Each record is to be transcribed exactly.

▶ **MATERIAL FOR THE TASK**:
====================

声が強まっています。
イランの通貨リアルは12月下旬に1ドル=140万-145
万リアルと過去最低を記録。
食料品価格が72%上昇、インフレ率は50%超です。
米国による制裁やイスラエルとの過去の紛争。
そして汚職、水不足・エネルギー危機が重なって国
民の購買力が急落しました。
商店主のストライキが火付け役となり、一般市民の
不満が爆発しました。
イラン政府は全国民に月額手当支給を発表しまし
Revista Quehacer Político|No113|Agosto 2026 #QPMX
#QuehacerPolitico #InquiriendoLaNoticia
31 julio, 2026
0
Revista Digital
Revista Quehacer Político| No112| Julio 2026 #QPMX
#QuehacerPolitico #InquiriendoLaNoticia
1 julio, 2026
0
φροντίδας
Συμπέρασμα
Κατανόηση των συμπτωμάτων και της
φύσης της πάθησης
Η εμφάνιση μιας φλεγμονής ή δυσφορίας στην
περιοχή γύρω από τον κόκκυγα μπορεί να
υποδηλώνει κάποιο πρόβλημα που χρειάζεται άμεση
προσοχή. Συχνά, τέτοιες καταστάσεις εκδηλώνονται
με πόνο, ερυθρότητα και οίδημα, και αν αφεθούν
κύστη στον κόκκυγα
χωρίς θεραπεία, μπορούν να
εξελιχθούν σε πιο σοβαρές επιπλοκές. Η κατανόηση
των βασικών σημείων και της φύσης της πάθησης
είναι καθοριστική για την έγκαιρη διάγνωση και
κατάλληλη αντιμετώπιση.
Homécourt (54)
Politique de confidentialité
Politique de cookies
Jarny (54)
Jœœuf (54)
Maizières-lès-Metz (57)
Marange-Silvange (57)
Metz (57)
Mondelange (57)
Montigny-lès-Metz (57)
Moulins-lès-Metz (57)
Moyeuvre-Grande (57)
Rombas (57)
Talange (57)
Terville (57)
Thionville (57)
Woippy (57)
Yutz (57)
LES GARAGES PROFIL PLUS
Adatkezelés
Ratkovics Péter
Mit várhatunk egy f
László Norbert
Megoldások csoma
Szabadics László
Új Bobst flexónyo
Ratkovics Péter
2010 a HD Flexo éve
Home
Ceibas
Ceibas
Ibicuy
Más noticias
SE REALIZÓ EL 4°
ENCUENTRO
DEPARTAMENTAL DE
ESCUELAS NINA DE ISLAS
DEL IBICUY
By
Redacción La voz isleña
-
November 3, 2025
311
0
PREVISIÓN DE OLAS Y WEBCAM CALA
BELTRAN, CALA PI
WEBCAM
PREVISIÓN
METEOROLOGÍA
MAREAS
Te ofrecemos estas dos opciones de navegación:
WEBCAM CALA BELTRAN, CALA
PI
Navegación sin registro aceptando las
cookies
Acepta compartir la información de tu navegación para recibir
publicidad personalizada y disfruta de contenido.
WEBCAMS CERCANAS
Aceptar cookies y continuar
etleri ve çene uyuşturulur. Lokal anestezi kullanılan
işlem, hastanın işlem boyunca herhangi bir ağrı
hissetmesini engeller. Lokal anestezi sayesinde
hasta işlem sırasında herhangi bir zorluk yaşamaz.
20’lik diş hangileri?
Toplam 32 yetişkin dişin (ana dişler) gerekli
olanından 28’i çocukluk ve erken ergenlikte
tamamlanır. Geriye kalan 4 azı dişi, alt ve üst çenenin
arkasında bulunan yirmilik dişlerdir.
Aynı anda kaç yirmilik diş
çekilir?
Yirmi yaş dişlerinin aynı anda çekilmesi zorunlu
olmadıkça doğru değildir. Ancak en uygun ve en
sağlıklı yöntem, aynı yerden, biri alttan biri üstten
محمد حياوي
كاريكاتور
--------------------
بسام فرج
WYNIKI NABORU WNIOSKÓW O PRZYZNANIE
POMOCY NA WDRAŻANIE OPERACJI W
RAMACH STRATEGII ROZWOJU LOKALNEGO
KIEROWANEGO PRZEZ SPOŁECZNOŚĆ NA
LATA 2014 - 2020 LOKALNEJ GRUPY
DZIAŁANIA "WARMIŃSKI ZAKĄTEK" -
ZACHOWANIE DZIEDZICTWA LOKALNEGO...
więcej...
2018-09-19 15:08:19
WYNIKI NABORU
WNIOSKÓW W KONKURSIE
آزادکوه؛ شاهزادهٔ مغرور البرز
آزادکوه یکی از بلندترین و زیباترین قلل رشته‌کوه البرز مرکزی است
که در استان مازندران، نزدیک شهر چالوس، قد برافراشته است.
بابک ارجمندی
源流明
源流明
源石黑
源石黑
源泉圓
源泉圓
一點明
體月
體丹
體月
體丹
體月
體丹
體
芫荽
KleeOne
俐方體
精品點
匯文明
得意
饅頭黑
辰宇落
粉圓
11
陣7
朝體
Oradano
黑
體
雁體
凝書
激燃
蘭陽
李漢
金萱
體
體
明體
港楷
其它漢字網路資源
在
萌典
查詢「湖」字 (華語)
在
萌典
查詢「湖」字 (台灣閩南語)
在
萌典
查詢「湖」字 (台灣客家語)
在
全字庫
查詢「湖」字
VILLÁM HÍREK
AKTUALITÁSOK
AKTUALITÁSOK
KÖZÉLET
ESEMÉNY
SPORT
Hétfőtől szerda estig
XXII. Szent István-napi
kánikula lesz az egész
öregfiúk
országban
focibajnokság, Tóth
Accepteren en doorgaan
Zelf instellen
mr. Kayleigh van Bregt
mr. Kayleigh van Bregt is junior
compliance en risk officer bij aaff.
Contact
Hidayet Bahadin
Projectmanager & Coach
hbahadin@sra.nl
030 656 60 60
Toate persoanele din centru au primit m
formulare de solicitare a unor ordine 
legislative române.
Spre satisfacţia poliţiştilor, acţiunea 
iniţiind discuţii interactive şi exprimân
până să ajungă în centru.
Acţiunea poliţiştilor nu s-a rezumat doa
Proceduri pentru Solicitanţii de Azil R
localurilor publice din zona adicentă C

====================

▶ **SOLUTION FOR THIS PROBLEM**:
声が強まっています。
イランの通貨リアルは12月下旬に1ドル=140万-145
万リアルと過去最低を記録。
食料品価格が72%上昇、インフレ率は50%超です。
米国による制裁やイスラエルとの過去の紛争。
そして汚職、水不足・エネルギー危機が重なって国
民の購買力が急落しました。
商店主のストライキが火付け役となり、一般市民の
不満が爆発しました。
イラン政府は全国民に月額手当支給を発表しまし
Revista Quehacer Político|No113|Agosto 2026 #QPMX
#QuehacerPolitico #InquiriendoLaNoticia
31 julio, 2026
0
Revista Digital
Revista Quehacer Político| No112| Julio 2026 #QPMX
#QuehacerPolitico #InquiriendoLaNoticia
1 julio, 2026
0
φροντίδας
Συμπέρασμα
Κατανόηση των συμπτωμάτων και της
φύσης της πάθησης
Η εμφάνιση μιας φλεγμονής ή δυσφορίας στην
περιοχή γύρω από τον κόκκυγα μπορεί να
υποδηλώνει κάποιο πρόβλημα που χρειάζεται άμεση
προσοχή. Συχνά, τέτοιες καταστάσεις εκδηλώνονται
με πόνο, ερυθρότητα και οίδημα, και αν αφεθούν
κύστη στον κόκκυγα
χωρίς θεραπεία, μπορούν να
εξελιχθούν σε πιο σοβαρές επιπλοκές. Η κατανόηση
των βασικών σημείων και της φύσης της πάθησης
είναι καθοριστική για την έγκαιρη διάγνωση και
κατάλληλη αντιμετώπιση.
Homécourt (54)
Politique de confidentialité
Politique de cookies
Jarny (54)
Jœœuf (54)
Maizières-lès-Metz (57)
Marange-Silvange (57)
Metz (57)
Mondelange (57)
Montigny-lès-Metz (57)
Moulins-lès-Metz (57)
Moyeuvre-Grande (57)
Rombas (57)
Talange (57)
Terville (57)
Thionville (57)
Woippy (57)
Yutz (57)
LES GARAGES PROFIL PLUS
Adatkezelés
Ratkovics Péter
Mit várhatunk egy f
László Norbert
Megoldások csoma
Szabadics László
Új Bobst flexónyo
Ratkovics Péter
2010 a HD Flexo éve
Home
Ceibas
Ceibas
Ibicuy
Más noticias
SE REALIZÓ EL 4°
ENCUENTRO
DEPARTAMENTAL DE
ESCUELAS NINA DE ISLAS
DEL IBICUY
By
Redacción La voz isleña
-
November 3, 2025
311
0
PREVISIÓN DE OLAS Y WEBCAM CALA
BELTRAN, CALA PI
WEBCAM
PREVISIÓN
METEOROLOGÍA
MAREAS
Te ofrecemos estas dos opciones de navegación:
WEBCAM CALA BELTRAN, CALA
PI
Navegación sin registro aceptando las
cookies
Acepta compartir la información de tu navegación para recibir
publicidad personalizada y disfruta de contenido.
WEBCAMS CERCANAS
Aceptar cookies y continuar
etleri ve çene uyuşturulur. Lokal anestezi kullanılan
işlem, hastanın işlem boyunca herhangi bir ağrı
hissetmesini engeller. Lokal anestezi sayesinde
hasta işlem sırasında herhangi bir zorluk yaşamaz.
20’lik diş hangileri?
Toplam 32 yetişkin dişin (ana dişler) gerekli
olanından 28’i çocukluk ve erken ergenlikte
tamamlanır. Geriye kalan 4 azı dişi, alt ve üst çenenin
arkasında bulunan yirmilik dişlerdir.
Aynı anda kaç yirmilik diş
çekilir?
Yirmi yaş dişlerinin aynı anda çekilmesi zorunlu
olmadıkça doğru değildir. Ancak en uygun ve en
sağlıklı yöntem, aynı yerden, biri alttan biri üstten
محمد حياوي
كاريكاتور
--------------------
بسام فرج
WYNIKI NABORU WNIOSKÓW O PRZYZNANIE
POMOCY NA WDRAŻANIE OPERACJI W
RAMACH STRATEGII ROZWOJU LOKALNEGO
KIEROWANEGO PRZEZ SPOŁECZNOŚĆ NA
LATA 2014 - 2020 LOKALNEJ GRUPY
DZIAŁANIA "WARMIŃSKI ZAKĄTEK" -
ZACHOWANIE DZIEDZICTWA LOKALNEGO...
więcej...
2018-09-19 15:08:19
WYNIKI NABORU
WNIOSKÓW W KONKURSIE
آزادکوه؛ شاهزادهٔ مغرور البرز
آزادکوه یکی از بلندترین و زیباترین قلل رشته‌کوه البرز مرکزی است
که در استان مازندران، نزدیک شهر چالوس، قد برافراشته است.
بابک ارجمندی
源流明
源流明
源石黑
源石黑
源泉圓
源泉圓
一點明
體月
體丹
體月
體丹
體月
體丹
體
芫荽
KleeOne
俐方體
精品點
匯文明
得意
饅頭黑
辰宇落
粉圓
11
陣7
朝體
Oradano
黑
體
雁體
凝書
激燃
蘭陽
李漢
金萱
體
體
明體
港楷
其它漢字網路資源
在
萌典
查詢「湖」字 (華語)
在
萌典
查詢「湖」字 (台灣閩南語)
在
萌典
查詢「湖」字 (台灣客家語)
在
全字庫
查詢「湖」字
VILLÁM HÍREK
AKTUALITÁSOK
AKTUALITÁSOK
KÖZÉLET
ESEMÉNY
SPORT
Hétfőtől szerda estig
XXII. Szent István-napi
kánikula lesz az egész
öregfiúk
országban
focibajnokság, Tóth
Accepteren en doorgaan
Zelf instellen
mr. Kayleigh van Bregt
mr. Kayleigh van Bregt is junior
compliance en risk officer bij aaff.
Contact
Hidayet Bahadin
Projectmanager & Coach
hbahadin@sra.nl
030 656 60 60
Toate persoanele din centru au primit m
formulare de solicitare a unor ordine 
legislative române.
Spre satisfacţia poliţiştilor, acţiunea 
iniţiind discuţii interactive şi exprimân
până să ajungă în centru.
Acţiunea poliţiştilor nu s-a rezumat doa
Proceduri pentru Solicitanţii de Azil R
localurilor publice din zona adicentă C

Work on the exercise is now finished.